The Bukele administration only plays the “national sovereignty” card when it is criticized for violations of the constitution, illegal elections of public officials, and restrictions on freedom of the press. The tone of the Salvadoran government was different and mostly complacent during the Trump administration, with its authoritarian leanings.

Bukele had no problem sacrificing national sovereignty when establishing agreements that clearly endangered the rights of people who need international protection. Nor did he defend his country’s image and citizens from the former U.S. president’s attacks, or when he called our country a “shithole,” or when he tried to eliminate Temporary Protected Status (TPS) for 200,000 Salvadorans in the United States. Instead of protecting its citizens living in the United States, the government of El Salvador consented to the future deportation of Salvadorans with TPS status.

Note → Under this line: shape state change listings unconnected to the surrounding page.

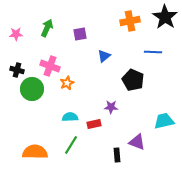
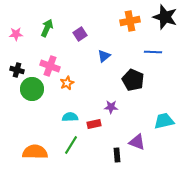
black star: rotated 15 degrees counterclockwise
purple square: rotated 24 degrees counterclockwise
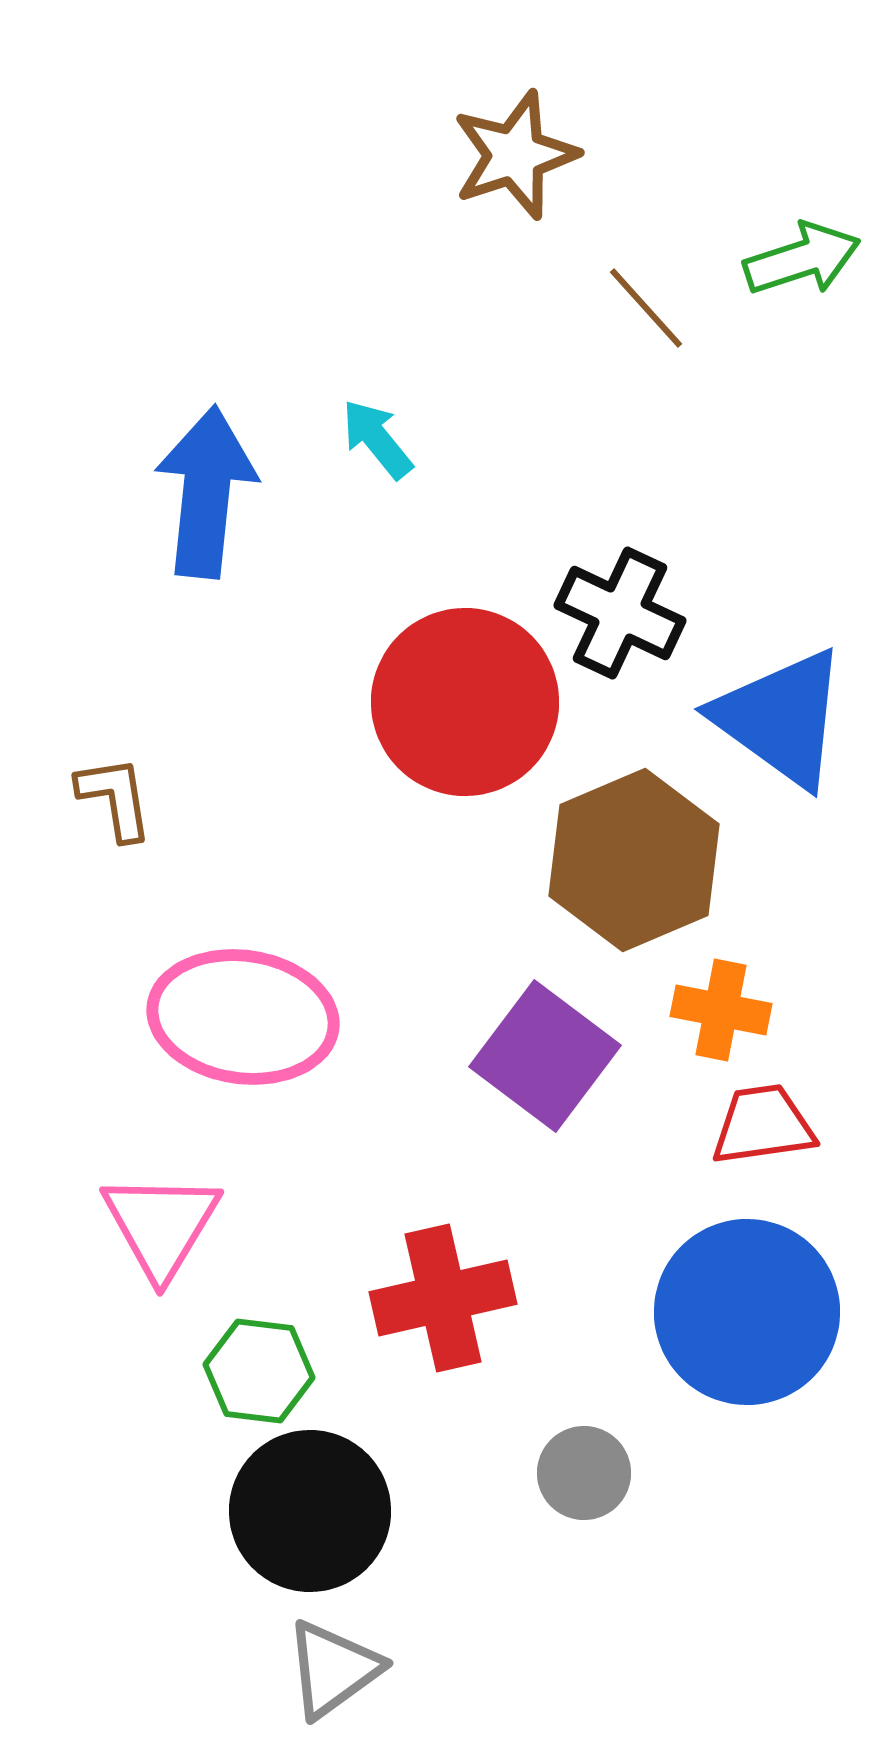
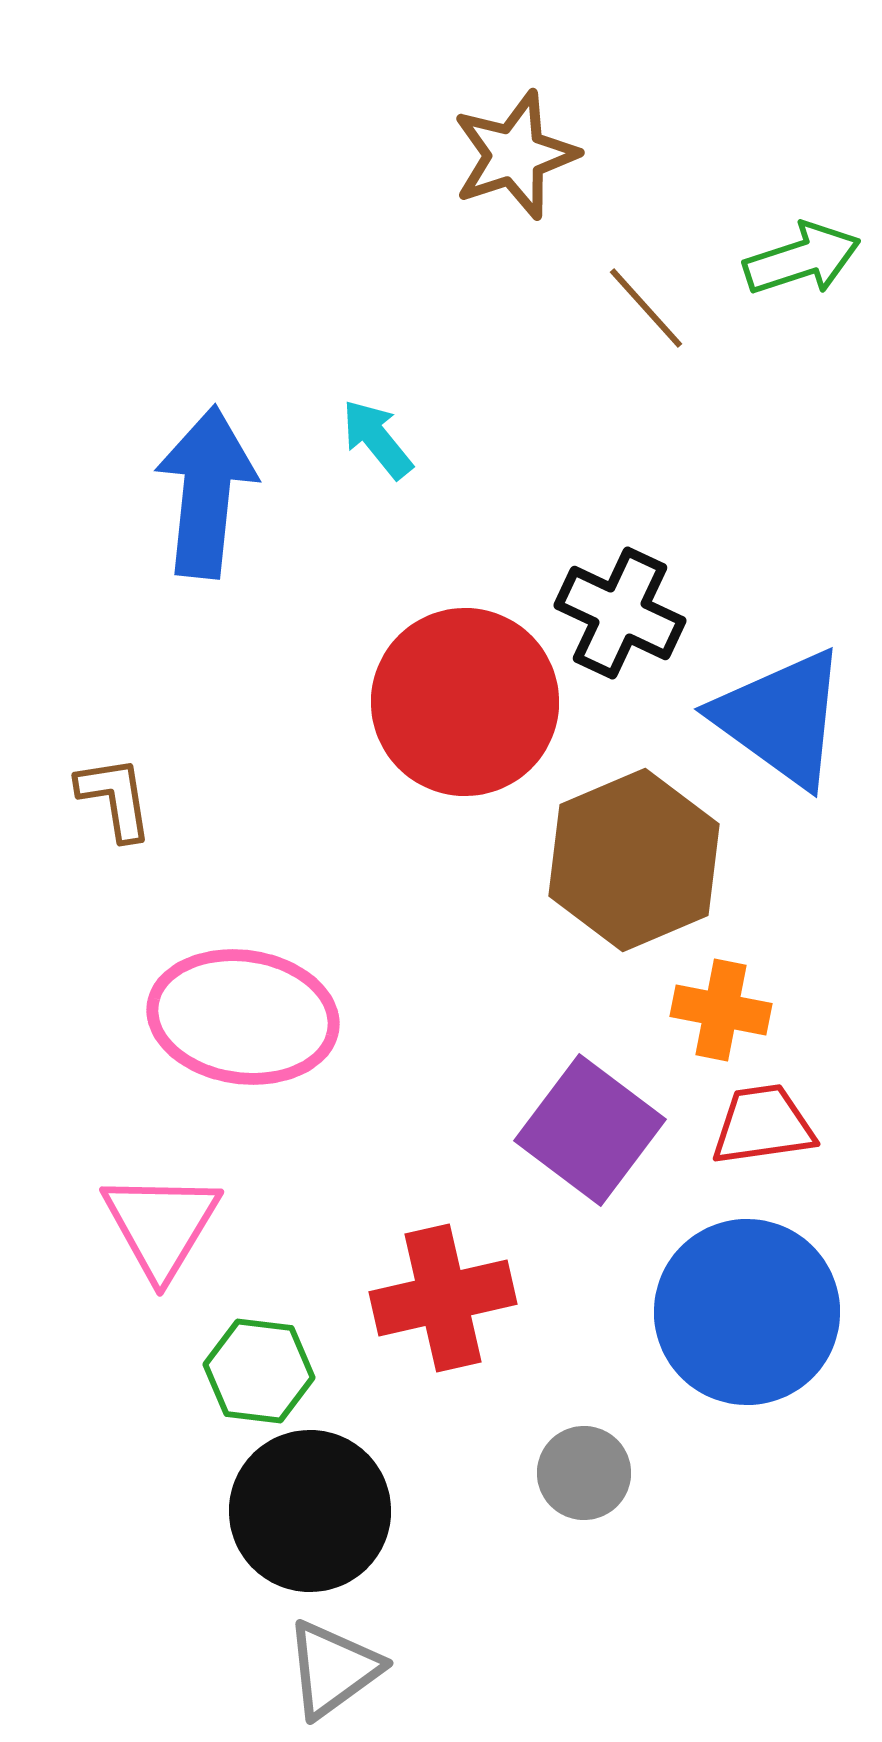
purple square: moved 45 px right, 74 px down
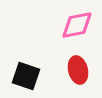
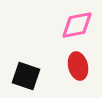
red ellipse: moved 4 px up
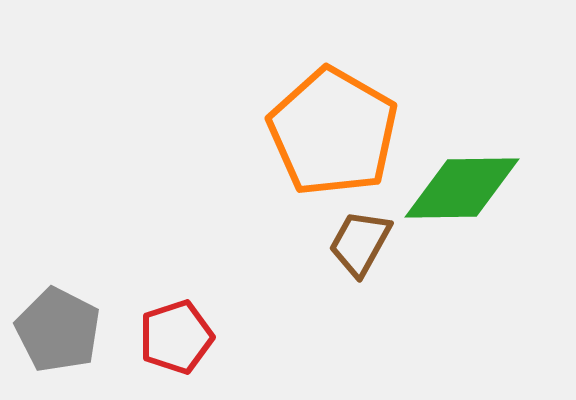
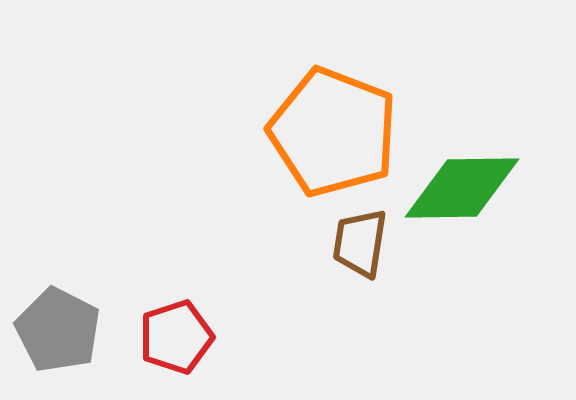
orange pentagon: rotated 9 degrees counterclockwise
brown trapezoid: rotated 20 degrees counterclockwise
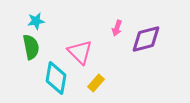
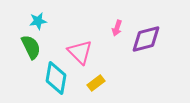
cyan star: moved 2 px right
green semicircle: rotated 15 degrees counterclockwise
yellow rectangle: rotated 12 degrees clockwise
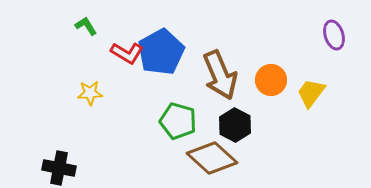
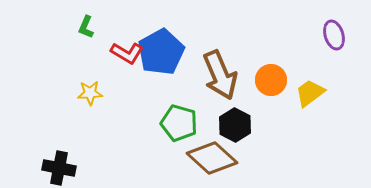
green L-shape: moved 1 px down; rotated 125 degrees counterclockwise
yellow trapezoid: moved 1 px left; rotated 16 degrees clockwise
green pentagon: moved 1 px right, 2 px down
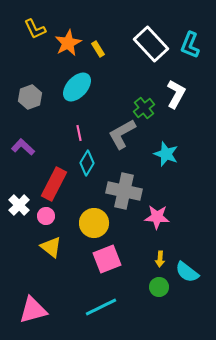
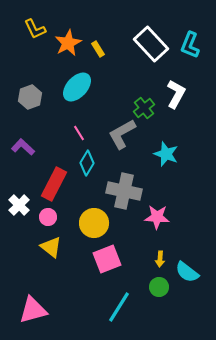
pink line: rotated 21 degrees counterclockwise
pink circle: moved 2 px right, 1 px down
cyan line: moved 18 px right; rotated 32 degrees counterclockwise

While the Salvadoran government voices its indignation with Washington, Bukele pays powerful lobbyists who have unsuccessfully tried to change the Biden administration’s perception of the country. One of these lobbyists is Thomas Shannon, a former Undersecretary of State, who calls Bukele the “most successful” president in Central America. Shannon seems to be San Salvador’s de facto ambassador to the United States, while Bukele’s actual ambassador, Milena Mayorga, appears to have very little dialogue with the Washington establishment.

To be clear, neither the U.S. Congress nor the White House has plans to get Bukele and his loyalists in the Legislative Assembly removed from office. A source in a Democratic congressional office told me that no one in Washington is seeking “regime change” in El Salvador. Even the most critical statements, such as the one issued by Senator Patrick Leahy, do not mention military intervention or anything of the kind. In fact, a bipartisan resolution of the House Foreign Affairs Committee issued on May 17, 2021, applauds Salvadoran citizens for their participation in the recent municipal and legislative elections.

Given the history of U.S. intervention in Latin America (Chile, Nicaragua, Panama, Dominican Republic, Honduras, El Salvador in the 1980’s, etc.), it’s natural to have doubts about Washington’s intentions. However, any intervention in El Salvador at this time would be unpopular and counterproductive for the United States because the Biden administration believes that more political instability in the region would increase the flow of Salvadoran migrants. 

I have always found it odd that the Salvadoran left, especially those that grew up in the  1980-1992 FMLN guerilla movement, consider the U.S. Congress’s responses to Bukele to be overstated. A quick review of recent history clearly shows that the FMLN guerrillas always viewed the U.S. Congress as a counterweight to President Ronald Reagan’s policies. It took Reagan four years to achieve his plan for Central America after intense negotiations with a Democratic-majority Congress. Some Democrats always advocated for conditioning, controlling or eliminating military aid to El Salvador during the civil war, and some of them are still in Congress, such as Senator Leahy, Representative James McGovern (who was working as a congressional aide in the 1980s), and Senate Majority Leader Chuck Schumer (who was a member of the House of Representatives in the 1980s).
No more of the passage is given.